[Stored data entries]
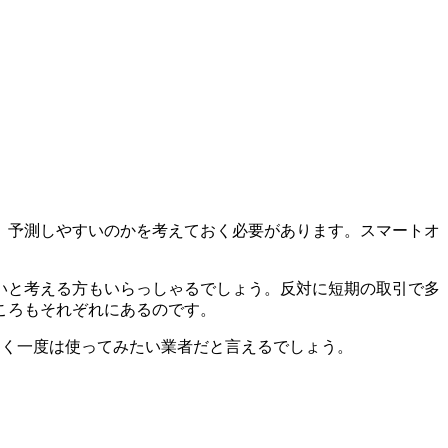
、予測しやすいのかを考えておく必要があります。スマートオ
いと考える方もいらっしゃるでしょう。反対に短期の取引で多
ころもそれぞれにあるのです。
多く一度は使ってみたい業者だと言えるでしょう。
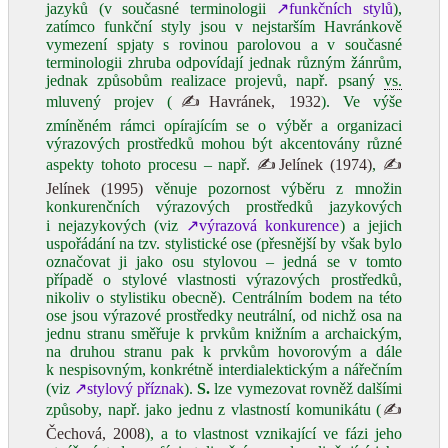
jazyků (v současné terminologii
↗funkčních stylů
),
zatímco funkční styly jsou v nejstarším Havránkově
vymezení spjaty s rovinou parolovou a v současné
terminologii zhruba odpovídají jednak různým žánrům,
jednak způsobům realizace projevů, např. psaný
vs.
mluvený projev (
✍Havránek, 1932
). Ve výše
zmíněném rámci opírajícím se o výběr a organizaci
výrazových prostředků mohou být akcentovány různé
aspekty tohoto procesu – např.
✍Jelínek (1974)
,
✍
Jelínek (1995)
věnuje pozornost výběru z množin
konkurenčních výrazových prostředků jazykových
i nejazykových (viz
↗výrazová konkurence
) a jejich
uspořádání na tzv. stylistické ose (přesnější by však bylo
označovat ji jako osu stylovou – jedná se v tomto
případě o stylové vlastnosti výrazových prostředků,
nikoliv o stylistiku obecně). Centrálním bodem na této
ose jsou výrazové prostředky neutrální, od nichž osa na
jednu stranu směřuje k prvkům knižním a archaickým,
na druhou stranu pak k prvkům hovorovým a dále
k nespisovným, konkrétně interdialektickým a nářečním
(viz
↗stylový příznak
).
S.
lze vymezovat rovněž dalšími
způsoby, např. jako jednu z vlastností komunikátu (
✍
Čechová, 2008
), a to vlastnost vznikající ve fázi jeho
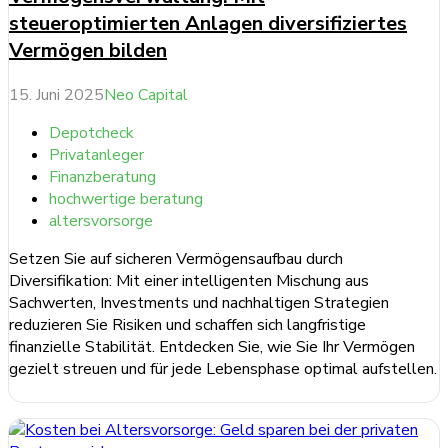
steueroptimierten Anlagen diversifiziertes
Vermögen bilden
15. Juni 2025
Neo Capital
Depotcheck
Privatanleger
Finanzberatung
hochwertige beratung
altersvorsorge
Setzen Sie auf sicheren Vermögensaufbau durch
Diversifikation: Mit einer intelligenten Mischung aus
Sachwerten, Investments und nachhaltigen Strategien
reduzieren Sie Risiken und schaffen sich langfristige
finanzielle Stabilität. Entdecken Sie, wie Sie Ihr Vermögen
gezielt streuen und für jede Lebensphase optimal aufstellen.
weiterlesen ...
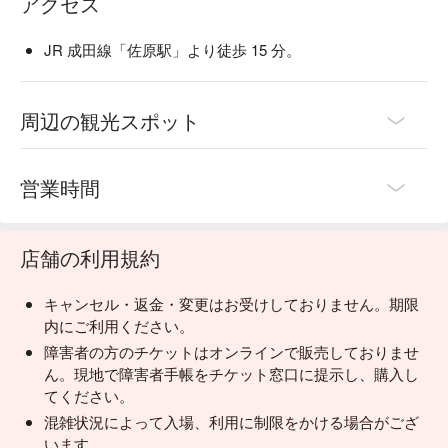
アクセス
JR 成田線「佐原駅」より徒歩 15 分。
周辺の観光スポット
営業時間
店舗の利用規約
キャンセル・返金・変更はお受けしておりません。期限
内にご利用ください。
障害者の方のチケットはオンラインで販売しておりませ
ん。現地で障害者手帳をチケット窓口に提示し、購入し
てください。
混雑状況によって入場、利用に制限をかける場合がござ
います。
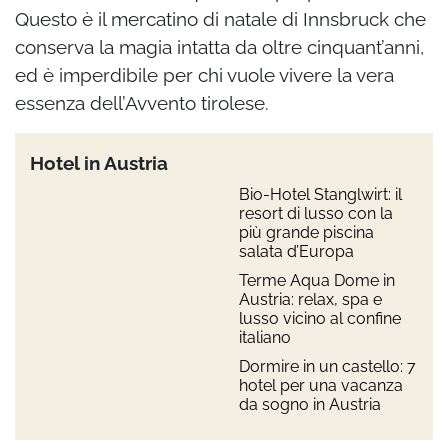
Questo è il mercatino di natale di Innsbruck che
conserva la magia intatta da oltre cinquant’anni,
ed è imperdibile per chi vuole vivere la vera
essenza dell’Avvento tirolese.
Hotel in Austria
Bio-Hotel Stanglwirt: il
resort di lusso con la
più grande piscina
salata d’Europa
Terme Aqua Dome in
Austria: relax, spa e
lusso vicino al confine
italiano
Dormire in un castello: 7
hotel per una vacanza
da sogno in Austria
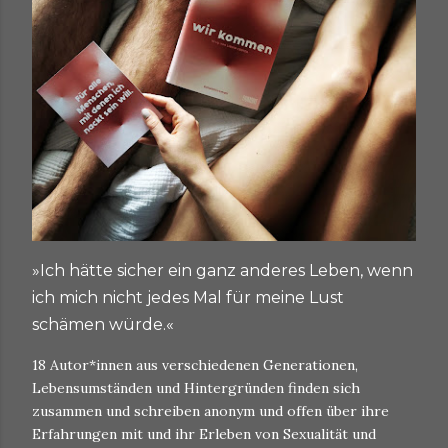
»Ich hätte sicher ein ganz anderes Leben, wenn
ich mich nicht jedes Mal für meine Lust
schämen würde.«
18 Autor*innen aus verschiedenen Generationen,
Lebensumständen und Hintergründen finden sich
zusammen und schreiben anonym und offen über ihre
Erfahrungen mit und ihr Erleben von Sexualität und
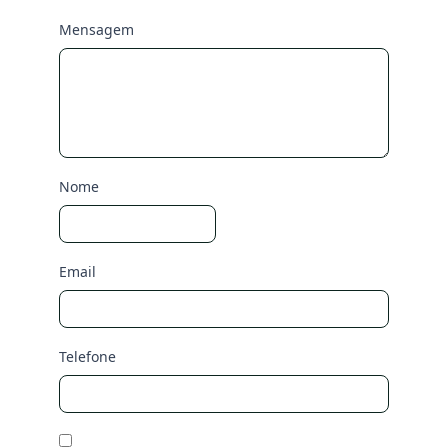
Mensagem
Nome
Email
Telefone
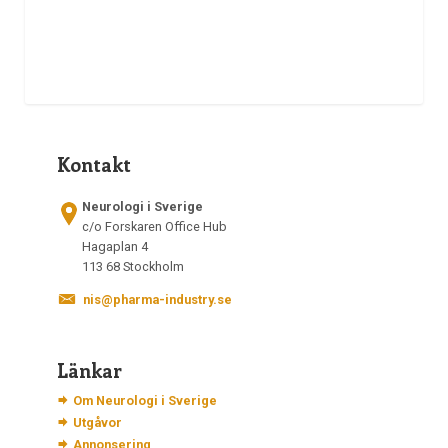
Kontakt
Neurologi i Sverige
c/o Forskaren Office Hub
Hagaplan 4
113 68 Stockholm
nis@pharma-industry.se
Länkar
Om Neurologi i Sverige
Utgåvor
Annonsering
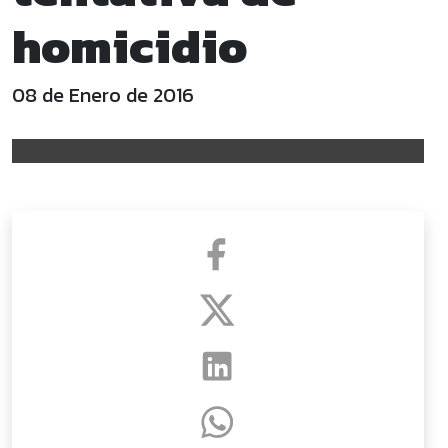
homicidio
08 de Enero de 2016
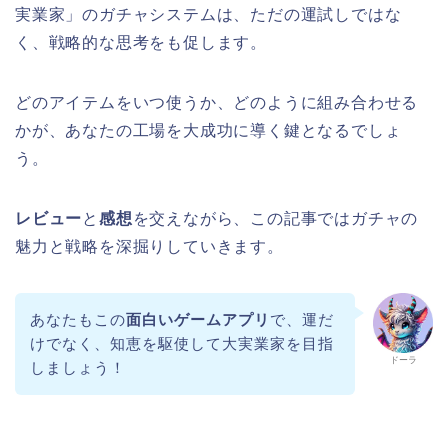
実業家」のガチャシステムは、ただの運試しではな
く、戦略的な思考をも促します。
どのアイテムをいつ使うか、どのように組み合わせる
かが、あなたの工場を大成功に導く鍵となるでしょ
う。
レビュー
と
感想
を交えながら、この記事ではガチャの
魅力と戦略を深掘りしていきます。
あなたもこの
面白いゲームアプリ
で、運だ
けでなく、知恵を駆使して大実業家を目指
ドーラ
しましょう！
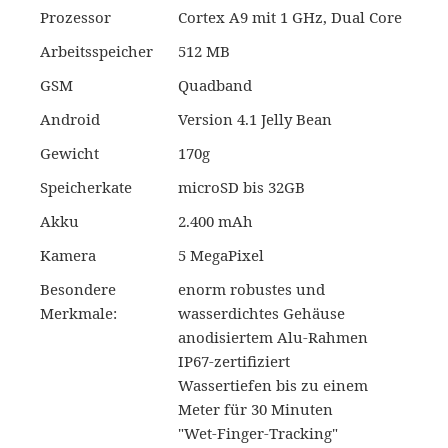
Prozessor
Cortex A9 mit 1 GHz, Dual Core
Arbeitsspeicher
512 MB
GSM
Quadband
Android
Version 4.1 Jelly Bean
Gewicht
170g
Speicherkate
microSD bis 32GB
Akku
2.400 mAh
Kamera
5 MegaPixel
Besondere
enorm robustes und
Merkmale:
wasserdichtes Gehäuse
anodisiertem Alu-Rahmen
IP67-zertifiziert
Wassertiefen bis zu einem
Meter für 30 Minuten
"Wet-Finger-Tracking"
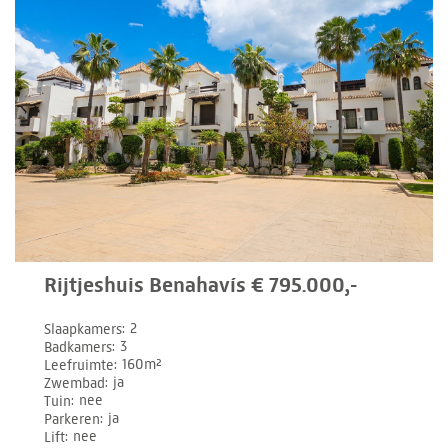
Rijtjeshuis Benahavís € 795.000,-
Slaapkamers
2
Badkamers
3
Leefruimte
160m²
Zwembad
ja
Tuin
nee
Parkeren
ja
Lift
nee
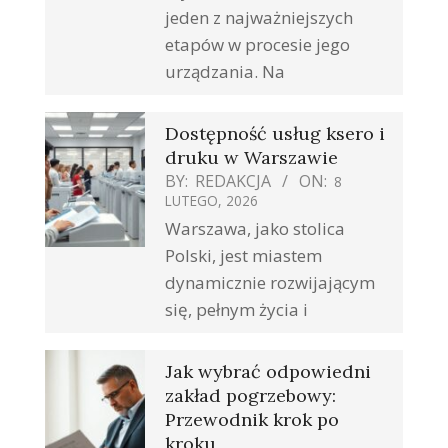
jeden z najważniejszych
etapów w procesie jego
urządzania. Na
Dostępność usług ksero i
druku w Warszawie
BY:
REDAKCJA
ON:
8
LUTEGO, 2026
Warszawa, jako stolica
Polski, jest miastem
dynamicznie rozwijającym
się, pełnym życia i
Jak wybrać odpowiedni
zakład pogrzebowy:
Przewodnik krok po
kroku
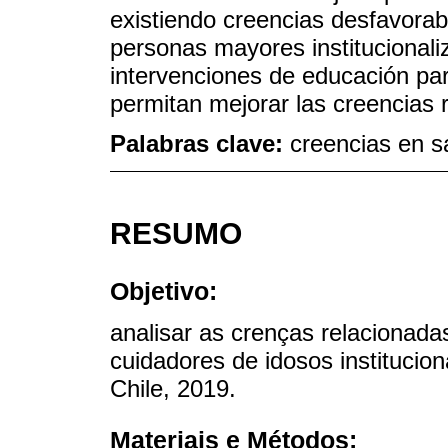
existiendo creencias desfavorabl
personas mayores institucionali
intervenciones de educación par
permitan mejorar las creencias r
Palabras clave:
creencias en s
RESUMO
Objetivo:
analisar as crenças relacionad
cuidadores de idosos institucio
Chile, 2019.
Materiais e Métodos:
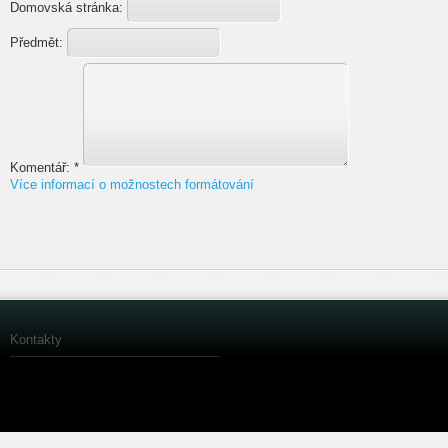
Domovská stránka:
Předmět:
Komentář:
*
Více informací o možnostech formátování
Kontakty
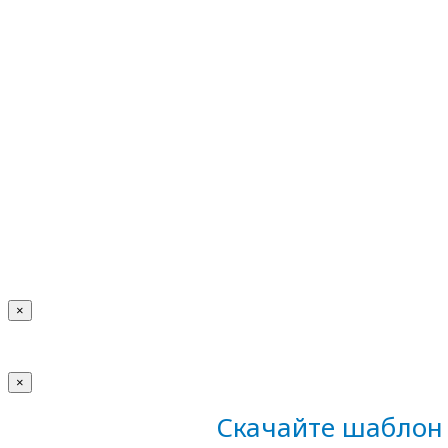
×
×
Скачайте шаблон 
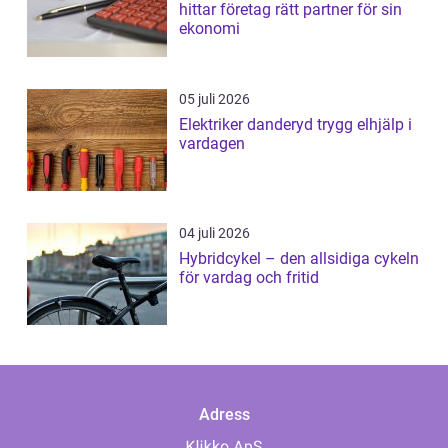
hittar företag rätt partner för sin
ekonomi
05 juli 2026
Elektriker danderyd trygg elhjälp i
vardagen
04 juli 2026
Hybridcykel – den allsidiga cykeln
för vardag och fritid
Adress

### ASSIGNMENT
Each entry should be repeated exactly as it appears; the pictures stay out.

### OUTPUT BELOW
、予測しやすいのかを考えておく必要があります。スマートオ
いと考える方もいらっしゃるでしょう。反対に短期の取引で多
ころもそれぞれにあるのです。
多く一度は使ってみたい業者だと言えるでしょう。
jazyků (v současné terminologii
↗funkčních stylů
),
zatímco funkční styly jsou v nejstarším Havránkově
vymezení spjaty s rovinou parolovou a v současné
terminologii zhruba odpovídají jednak různým žánrům,
jednak způsobům realizace projevů, např. psaný
vs.
mluvený projev (
✍Havránek, 1932
). Ve výše
zmíněném rámci opírajícím se o výběr a organizaci
výrazových prostředků mohou být akcentovány různé
aspekty tohoto procesu – např.
✍Jelínek (1974)
,
✍
Jelínek (1995)
věnuje pozornost výběru z množin
konkurenčních výrazových prostředků jazykových
i nejazykových (viz
↗výrazová konkurence
) a jejich
uspořádání na tzv. stylistické ose (přesnější by však bylo
označovat ji jako osu stylovou – jedná se v tomto
případě o stylové vlastnosti výrazových prostředků,
nikoliv o stylistiku obecně). Centrálním bodem na této
ose jsou výrazové prostředky neutrální, od nichž osa na
jednu stranu směřuje k prvkům knižním a archaickým,
na druhou stranu pak k prvkům hovorovým a dále
k nespisovným, konkrétně interdialektickým a nářečním
(viz
↗stylový příznak
).
S.
lze vymezovat rovněž dalšími
způsoby, např. jako jednu z vlastností komunikátu (
✍
Čechová, 2008
), a to vlastnost vznikající ve fázi jeho
steueroptimierten Anlagen diversifiziertes
Vermögen bilden
15. Juni 2025
Neo Capital
Depotcheck
Privatanleger
Finanzberatung
hochwertige beratung
altersvorsorge
Setzen Sie auf sicheren Vermögensaufbau durch
Diversifikation: Mit einer intelligenten Mischung aus
Sachwerten, Investments und nachhaltigen Strategien
reduzieren Sie Risiken und schaffen sich langfristige
finanzielle Stabilität. Entdecken Sie, wie Sie Ihr Vermögen
gezielt streuen und für jede Lebensphase optimal aufstellen.
weiterlesen ...
アクセス
JR 成田線「佐原駅」より徒歩 15 分。
周辺の観光スポット
営業時間
店舗の利用規約
キャンセル・返金・変更はお受けしておりません。期限
内にご利用ください。
障害者の方のチケットはオンラインで販売しておりませ
ん。現地で障害者手帳をチケット窓口に提示し、購入し
てください。
混雑状況によって入場、利用に制限をかける場合がござ
います。
Questo è il mercatino di natale di Innsbruck che
conserva la magia intatta da oltre cinquant’anni,
ed è imperdibile per chi vuole vivere la vera
essenza dell’Avvento tirolese.
Hotel in Austria
Bio-Hotel Stanglwirt: il
resort di lusso con la
più grande piscina
salata d’Europa
Terme Aqua Dome in
Austria: relax, spa e
lusso vicino al confine
italiano
Dormire in un castello: 7
hotel per una vacanza
da sogno in Austria
»Ich hätte sicher ein ganz anderes Leben, wenn
ich mich nicht jedes Mal für meine Lust
schämen würde.«
18 Autor*innen aus verschiedenen Generationen,
Lebensumständen und Hintergründen finden sich
zusammen und schreiben anonym und offen über ihre
Erfahrungen mit und ihr Erleben von Sexualität und
Mensagem
Nome
Email
Telefone
Kontakt
Neurologi i Sverige
c/o Forskaren Office Hub
Hagaplan 4
113 68 Stockholm
nis@pharma-industry.se
Länkar
Om Neurologi i Sverige
Utgåvor
Annonsering
homicidio
08 de Enero de 2016
実業家」のガチャシステムは、ただの運試しではな
く、戦略的な思考をも促します。
どのアイテムをいつ使うか、どのように組み合わせる
かが、あなたの工場を大成功に導く鍵となるでしょ
う。
レビュー
と
感想
を交えながら、この記事ではガチャの
魅力と戦略を深掘りしていきます。
あなたもこの
面白いゲームアプリ
で、運だ
けでなく、知恵を駆使して大実業家を目指
ドーラ
しましょう！
Prozessor
Cortex A9 mit 1 GHz, Dual Core
Arbeitsspeicher
512 MB
GSM
Quadband
Android
Version 4.1 Jelly Bean
Gewicht
170g
Speicherkate
microSD bis 32GB
Akku
2.400 mAh
Kamera
5 MegaPixel
Besondere
enorm robustes und
Merkmale:
wasserdichtes Gehäuse
anodisiertem Alu-Rahmen
IP67-zertifiziert
Wassertiefen bis zu einem
Meter für 30 Minuten
"Wet-Finger-Tracking"
Rijtjeshuis Benahavís € 795.000,-
Slaapkamers
2
Badkamers
3
Leefruimte
160m²
Zwembad
ja
Tuin
nee
Parkeren
ja
Lift
nee
jeden z najważniejszych
etapów w procesie jego
urządzania. Na
Dostępność usług ksero i
druku w Warszawie
BY:
REDAKCJA
ON:
8
LUTEGO, 2026
Warszawa, jako stolica
Polski, jest miastem
dynamicznie rozwijającym
się, pełnym życia i
Jak wybrać odpowiedni
zakład pogrzebowy:
Przewodnik krok po
kroku
existiendo creencias desfavorabl
personas mayores institucionali
intervenciones de educación par
permitan mejorar las creencias r
Palabras clave:
creencias en s
RESUMO
Objetivo:
analisar as crenças relacionad
cuidadores de idosos institucio
Chile, 2019.
Materiais e Métodos:
Domovská stránka:
Předmět:
Komentář:
*
Více informací o možnostech formátování
Kontakty
×
×
Скачайте шаблон 
hittar företag rätt partner för sin
ekonomi
05 juli 2026
Elektriker danderyd trygg elhjälp i
vardagen
04 juli 2026
Hybridcykel – den allsidiga cykeln
för vardag och fritid
Adress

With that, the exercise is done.